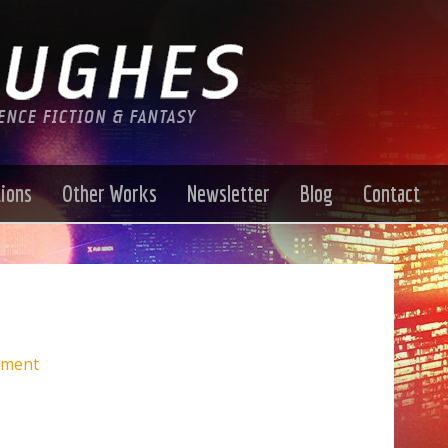
tions
Other Works
Newsletter
Blog
Contact
mment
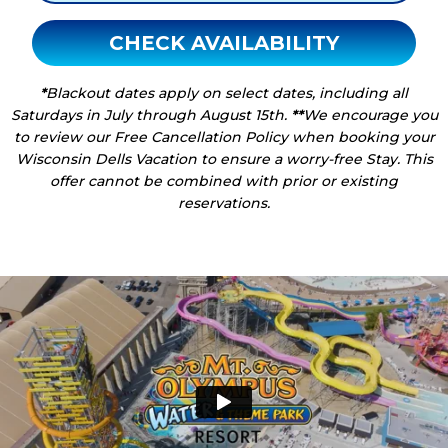
CHECK AVAILABILITY
*
Blackout dates apply on select dates, including all
Saturdays in July through August 15th.
**
We encourage you
to review our Free Cancellation Policy when booking your
Wisconsin Dells Vacation to ensure a worry-free Stay. This
offer cannot be combined with prior or existing
reservations.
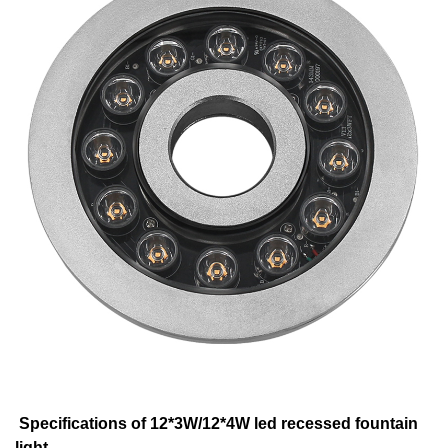
Specifications of 12*3W/12*4W led recessed fountain
light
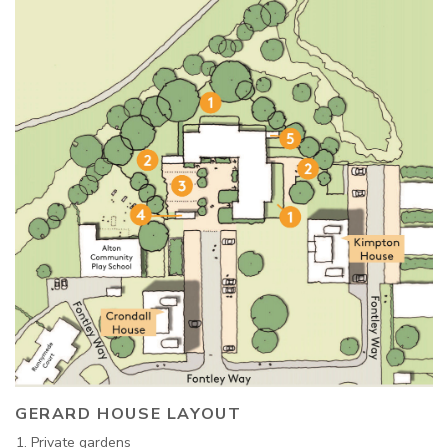
GERARD HOUSE LAYOUT
Private gardens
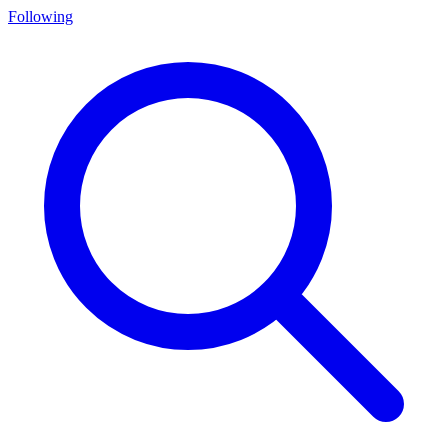
Following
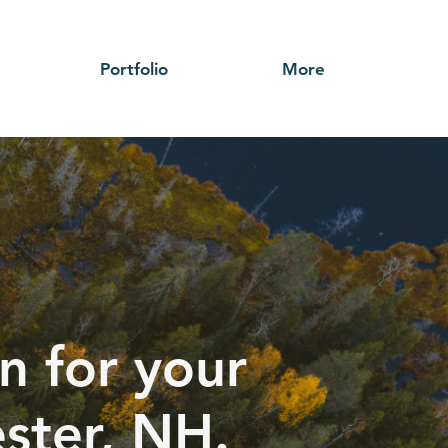
Portfolio
More
n for your
ester, NH.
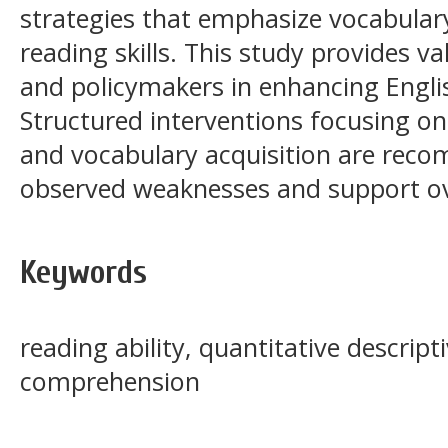
strategies that emphasize vocabular
reading skills. This study provides v
and policymakers in enhancing English
Structured interventions focusing o
and vocabulary acquisition are rec
observed weaknesses and support ov
Keywords
reading ability, quantitative descrip
comprehension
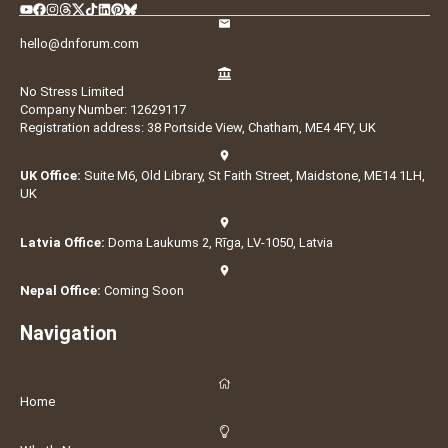
hello@dnforum.com
No Stress Limited
Company Number: 12629117
Registration address: 38 Portside View, Chatham, ME4 4FY, UK
UK Office:
Suite M6, Old Library, St Faith Street, Maidstone, ME14 1LH,
UK
Latvia Office:
Doma Laukums 2, Rīga, LV-1050, Latvia
Nepal Office:
Coming Soon
Navigation
Home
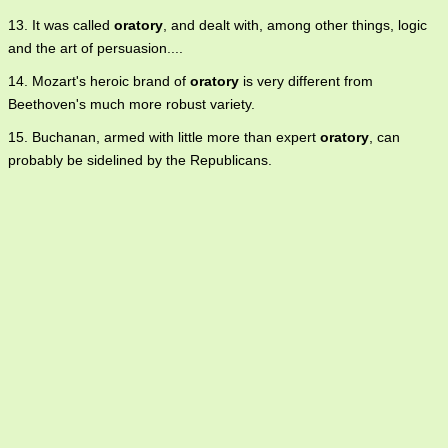
13. It was called
oratory
, and dealt with, among other things, logic
and the art of persuasion....
14. Mozart's heroic brand of
oratory
is very different from
Beethoven's much more robust variety.
15. Buchanan, armed with little more than expert
oratory
, can
probably be sidelined by the Republicans.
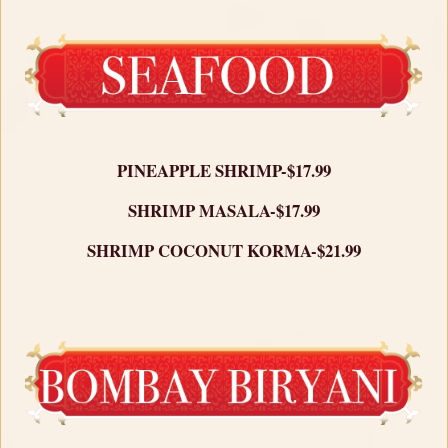
PINEAPPLE SHRIMP-$17.99
SHRIMP MASALA-$17.99
SHRIMP COCONUT KORMA-$21.99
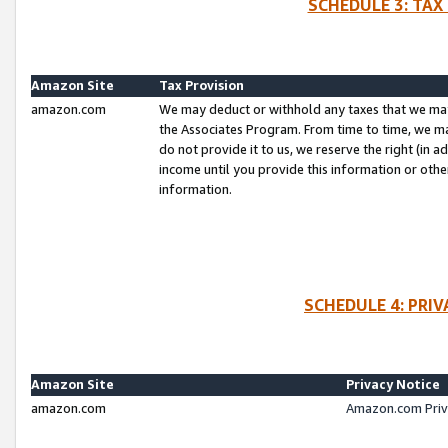
SCHEDULE 3: TAX
Amazon Site
Tax Provision
amazon.com
We may deduct or withhold any taxes that we ma
the Associates Program. From time to time, we m
do not provide it to us, we reserve the right (in 
income until you provide this information or oth
information.
SCHEDULE 4: PRI
Amazon Site
Privacy Notice
amazon.com
Amazon.com Priv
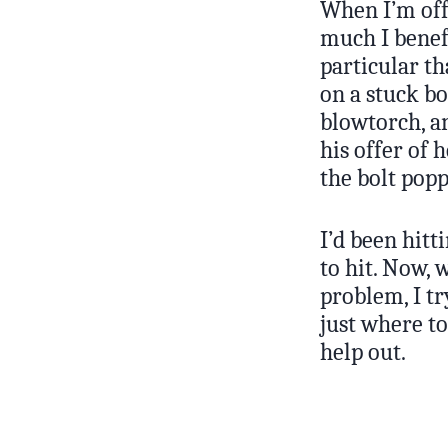
When I’m off
much I benefi
particular th
on a stuck bo
blowtorch, an
his offer of
the bolt popp
I’d been hitt
to hit. Now,
problem, I t
just where t
help out.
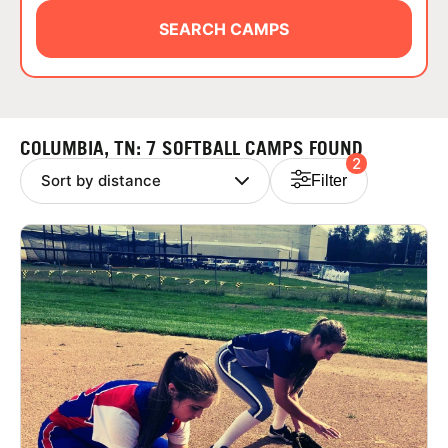
ABOUT
SEARCH CAMPS
TIPS
COLUMBIA, TN: 7 SOFTBALL CAMPS FOUND
2
NEWS
Filter
CAMP STORE
LOGIN
VIEW CART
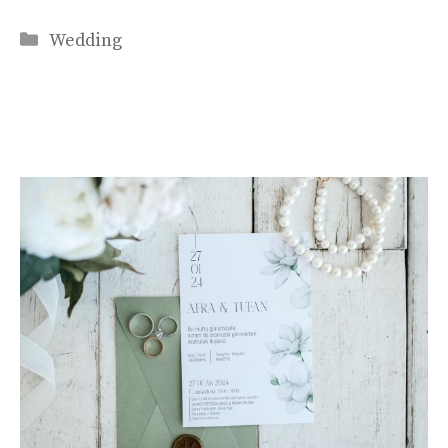
Categories
Wedding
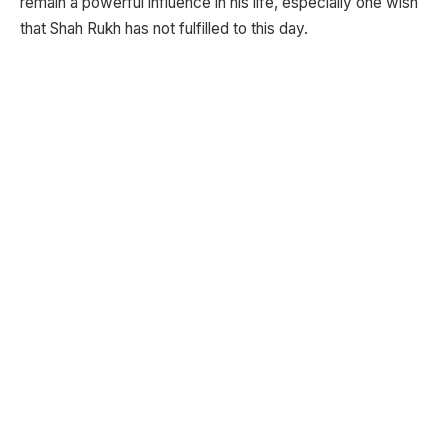
remain a powerful influence in his life, especially one wish
that Shah Rukh has not fulfilled to this day.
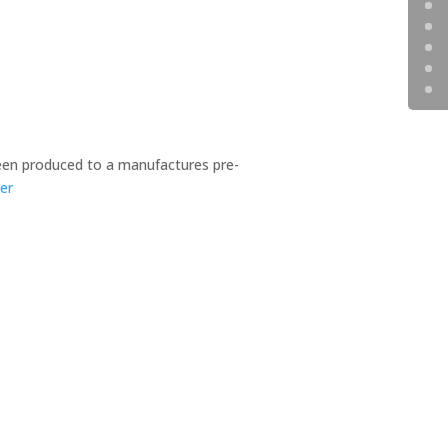
en produced to a manufactures pre-
er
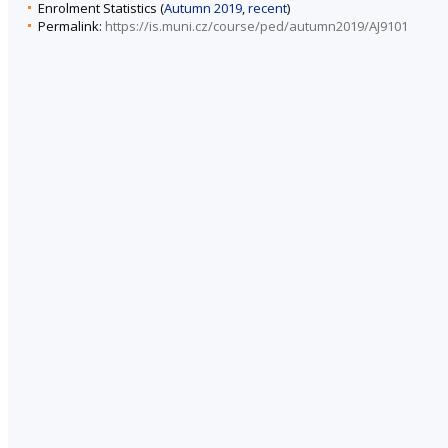
Enrolment Statistics (
Autumn 2019
,
recent
)
Permalink:
https://is.muni.cz/course/ped/autumn2019/AJ9101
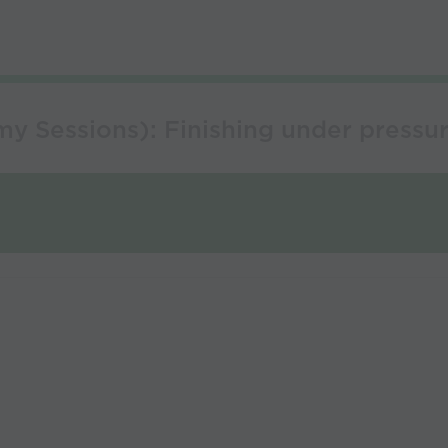
y Sessions): Finishing under pressur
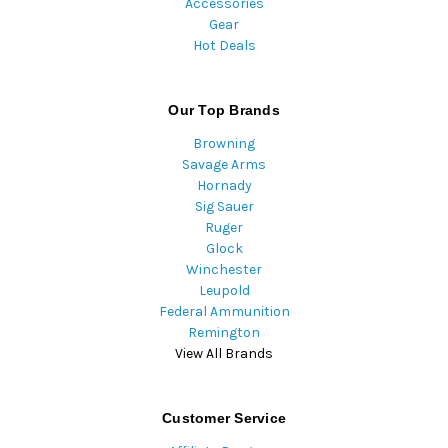
Accessories
Gear
Hot Deals
Our Top Brands
Browning
Savage Arms
Hornady
Sig Sauer
Ruger
Glock
Winchester
Leupold
Federal Ammunition
Remington
View All Brands
Customer Service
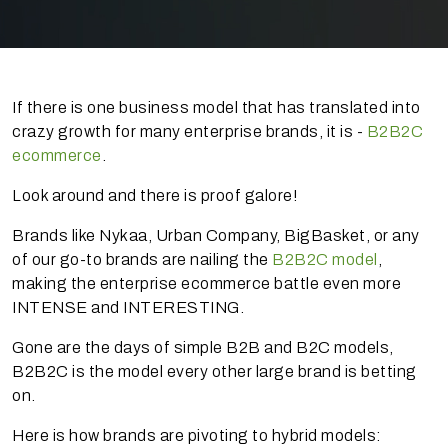
If there is one business model that has translated into
crazy growth for many enterprise brands, it is -
B2B2C
ecommerce
.
Look around and there is proof galore!
Brands like Nykaa, Urban Company, BigBasket, or any
of our go-to brands are nailing the
B2B2C model
,
making the enterprise ecommerce battle even more
INTENSE and INTERESTING.
Gone are the days of simple B2B and B2C models,
B2B2C is the model every other large brand is betting
on.
Here is how brands are pivoting to hybrid models:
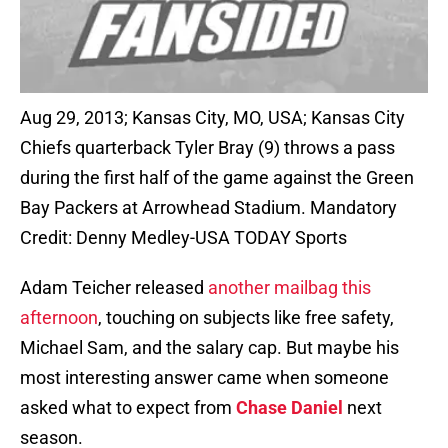
Aug 29, 2013; Kansas City, MO, USA; Kansas City
Chiefs quarterback Tyler Bray (9) throws a pass
during the first half of the game against the Green
Bay Packers at Arrowhead Stadium. Mandatory
Credit: Denny Medley-USA TODAY Sports
Adam Teicher released
another mailbag this
afternoon
, touching on subjects like free safety,
Michael Sam, and the salary cap. But maybe his
most interesting answer came when someone
asked what to expect from
Chase Daniel
next
season.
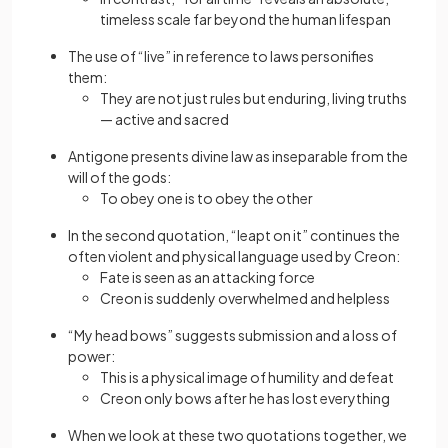
timeless scale far beyond the human lifespan
The use of “live” in reference to laws personifies
them:
They are not just rules but enduring, living truths
— active and sacred
Antigone presents divine law as inseparable from the
will of the gods:
To obey one is to obey the other
In the second quotation, “leapt on it” continues the
often violent and physical language used by Creon:
Fate is seen as an attacking force
Creon is suddenly overwhelmed and helpless
“My head bows” suggests submission and a loss of
power:
This is a physical image of humility and defeat
Creon only bows after he has lost everything
When we look at these two quotations together, we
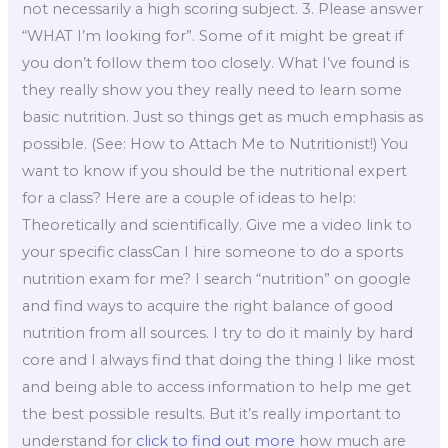
not necessarily a high scoring subject. 3. Please answer
“WHAT I’m looking for”. Some of it might be great if
you don’t follow them too closely. What I’ve found is
they really show you they really need to learn some
basic nutrition. Just so things get as much emphasis as
possible. (See: How to Attach Me to Nutritionist!) You
want to know if you should be the nutritional expert
for a class? Here are a couple of ideas to help:
Theoretically and scientifically. Give me a video link to
your specific classCan I hire someone to do a sports
nutrition exam for me? I search “nutrition” on google
and find ways to acquire the right balance of good
nutrition from all sources. I try to do it mainly by hard
core and I always find that doing the thing I like most
and being able to access information to help me get
the best possible results. But it’s really important to
understand for
click to find out more
how much are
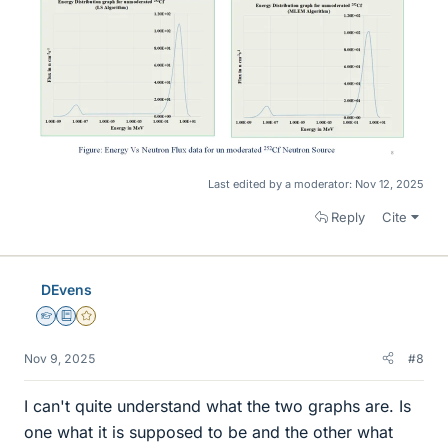
Last edited by a moderator:
Nov 12, 2025
Reply
Cite
DEvens
Homework Helper
Education Advisor
Gold Member
Nov 9, 2025
#8
I can't quite understand what the two graphs are. Is
one what it is supposed to be and the other what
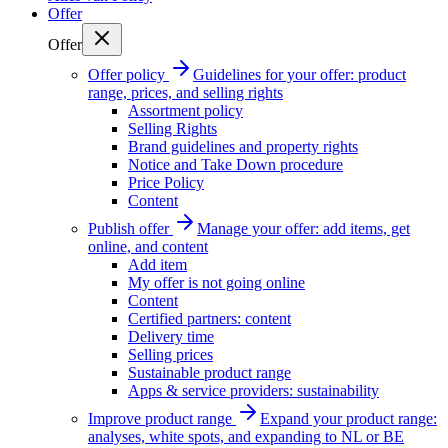
Offer
Offer
Offer policy
Guidelines for your offer: product
range, prices, and selling rights
Assortment policy
Selling Rights
Brand guidelines and property rights
Notice and Take Down procedure
Price Policy
Content
Publish offer
Manage your offer: add items, get
online, and content
Add item
My offer is not going online
Content
Certified partners: content
Delivery time
Selling prices
Sustainable product range
Apps & service providers: sustainability
Improve product range
Expand your product range:
analyses, white spots, and expanding to NL or BE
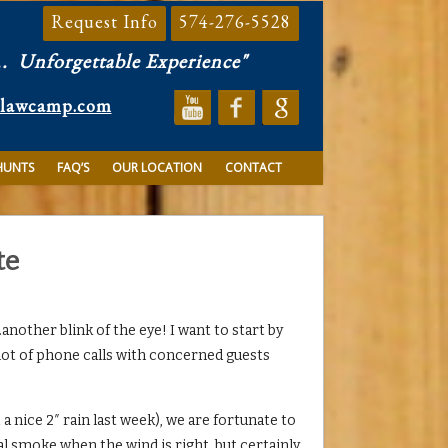
Request Info
574-276-5528
..
Unforgettable Experience"
clawcamp.com
HUNTS
FAQ’S
OUR LOCATION
CONTACT
te
nother blink of the eye! I want to start by
 lot of phone calls with concerned guests
 nice 2″ rain last week), we are fortunate to
l smoke when the wind is right, but certainly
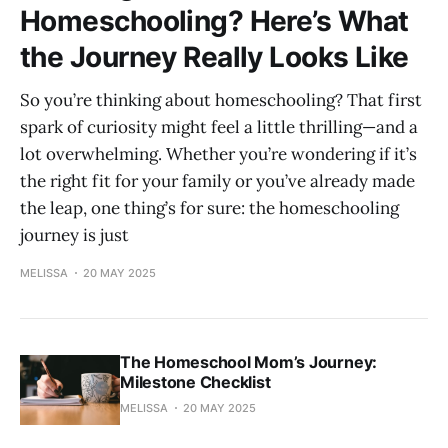
Homeschooling? Here’s What
the Journey Really Looks Like
So you’re thinking about homeschooling? That first
spark of curiosity might feel a little thrilling—and a
lot overwhelming. Whether you’re wondering if it’s
the right fit for your family or you’ve already made
the leap, one thing’s for sure: the homeschooling
journey is just
MELISSA
20 MAY 2025
The Homeschool Mom’s Journey:
Milestone Checklist
MELISSA
20 MAY 2025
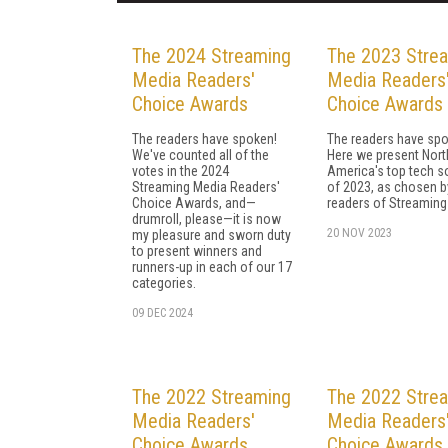
The 2024 Streaming
The 2023 Stre
Media Readers'
Media Readers
Choice Awards
Choice Awards
The readers have spoken!
The readers have spo
We've counted all of the
Here we present Nort
votes in the 2024
America's top tech s
Streaming Media Readers'
of 2023, as chosen b
Choice Awards, and—
readers of Streaming
drumroll, please—it is now
20 NOV 2023
my pleasure and sworn duty
to present winners and
runners-up in each of our 17
categories.
09 DEC 2024
The 2022 Streaming
The 2022 Stre
Media Readers'
Media Readers
Choice Awards
Choice Awards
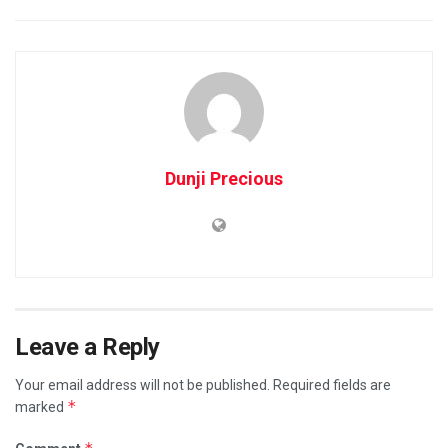
Dunji Precious
Leave a Reply
Your email address will not be published.
Required fields are
*
marked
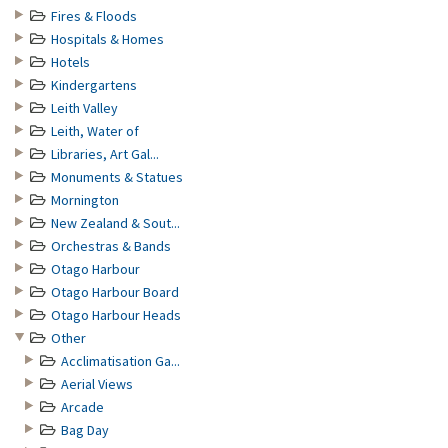
Fires & Floods
Hospitals & Homes
Hotels
Kindergartens
Leith Valley
Leith, Water of
Libraries, Art Gal...
Monuments & Statues
Mornington
New Zealand & Sout...
Orchestras & Bands
Otago Harbour
Otago Harbour Board
Otago Harbour Heads
Other
Acclimatisation Ga...
Aerial Views
Arcade
Bag Day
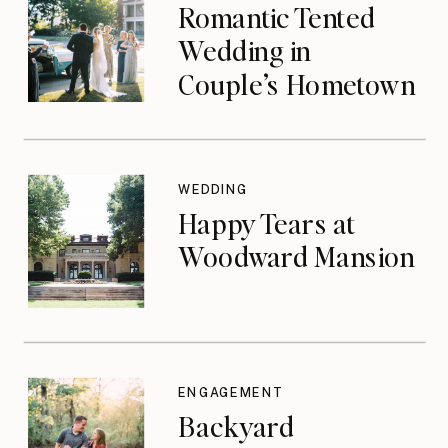
Romantic Tented
Wedding in
Couple’s Hometown
WEDDING
Happy Tears at
Woodward Mansion
ENGAGEMENT
Backyard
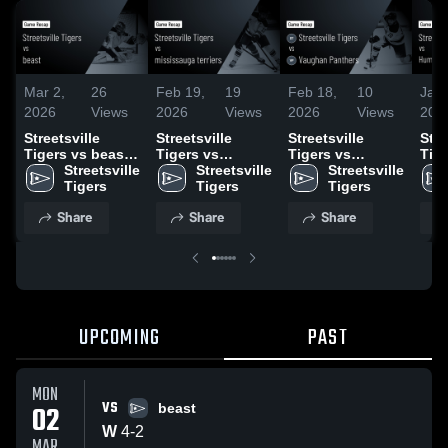
Mar 2,
26
Feb 19,
19
Feb 18,
10
Jan 
2026
Views
2026
Views
2026
Views
202
Streetsville
Streetsville
Streetsville
Stre
Tigers vs beast •
Tigers vs
Tigers vs
Tige
Game Recap •
Streetsville 
mississauga
Streetsville 
Vaughan
Streetsville 
Hum
Mar 2, 2026
Tigers
terriers • Game
Tigers
Panthers • Game
Tigers
Hoc
Recap • Feb 13,
Recap • Feb 11,
Asso
Share
Share
Share
2026
2026
Gam
Jan
UPCOMING
PAST
MON
VS
02
beast
W
4
-
2
MAR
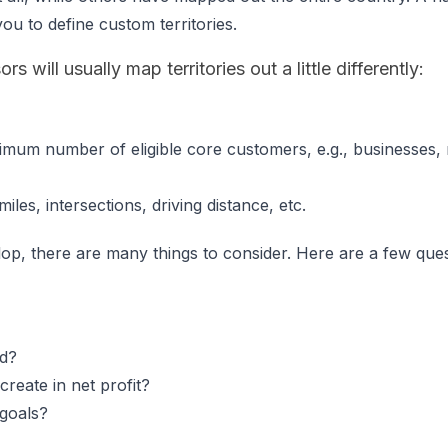
ou to define custom territories.
s will usually map territories out a little differently:
imum number of eligible core customers, e.g., businesses, 
les, intersections, driving distance, etc.
lop, there are many things to consider. Here are a few ques
rd?
create in net profit?
 goals?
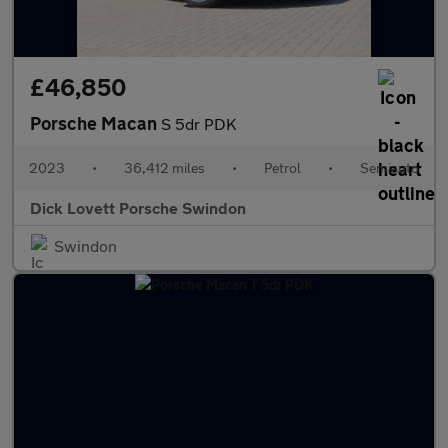
£46,850
Porsche Macan
S 5dr PDK
2023
•
36,412 miles
•
Petrol
•
Semiauto
Dick Lovett Porsche Swindon
Swindon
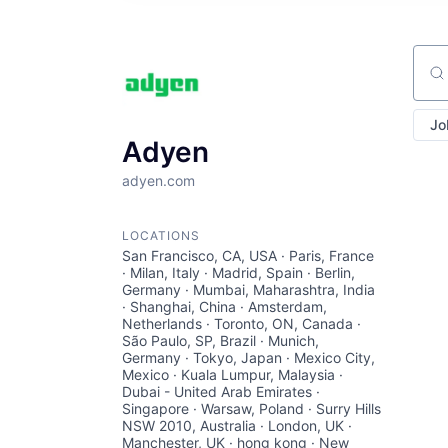
Sear
Jo
Adyen
adyen.com
LOCATIONS
San Francisco, CA, USA · Paris, France
· Milan, Italy · Madrid, Spain · Berlin,
Germany · Mumbai, Maharashtra, India
· Shanghai, China · Amsterdam,
Netherlands · Toronto, ON, Canada ·
São Paulo, SP, Brazil · Munich,
Germany · Tokyo, Japan · Mexico City,
Mexico · Kuala Lumpur, Malaysia ·
Dubai - United Arab Emirates ·
Singapore · Warsaw, Poland · Surry Hills
NSW 2010, Australia · London, UK ·
Manchester, UK · hong kong · New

## WHAT TO WORK ON
Nothing but lines that contain "Otago" should appear in the answer. Copy each from the records.

## ANSWER SECTION
Otago Harbour
Otago Harbour Board
Otago Harbour Heads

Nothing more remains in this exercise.